Working through the entries below, find how many lines include "Xung", then write only that number.

--- Provided records Enclosed Below ---

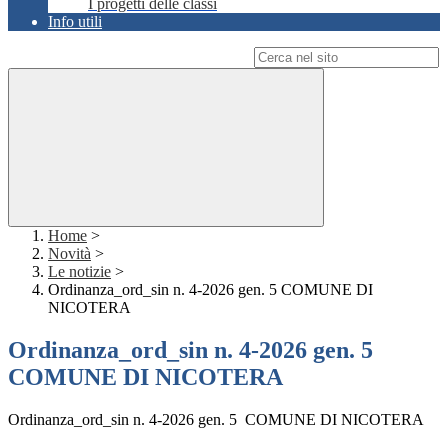
I progetti delle classi
Info utili
Campo di ricerca per le pagine del sito
Home
>
Novità
>
Le notizie
>
Ordinanza_ord_sin n. 4-2026 gen. 5 COMUNE DI
NICOTERA
Ordinanza_ord_sin n. 4-2026 gen. 5
COMUNE DI NICOTERA
Ordinanza_ord_sin n. 4-2026 gen. 5 COMUNE DI NICOTERA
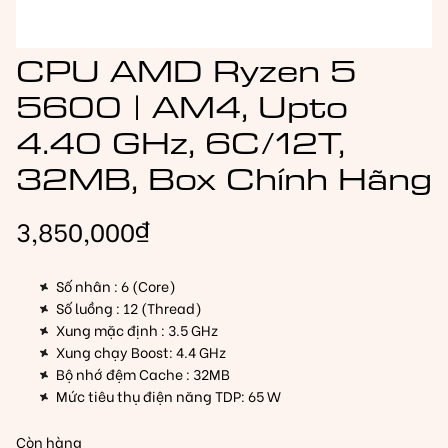
CPU AMD Ryzen 5
5600 | AM4, Upto
4.40 GHz, 6C/12T,
32MB, Box Chính Hãng
3,850,000
₫
Số nhân : 6 (Core)
Số luồng : 12 (Thread)
Xung mặc định : 3.5 GHz
Xung chạy Boost: 4.4 GHz
Bộ nhớ đệm Cache : 32MB
Mức tiêu thụ điện năng TDP: 65 W
Còn hàng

--- End of Enclosed Provided records ---

:: Solution ::
2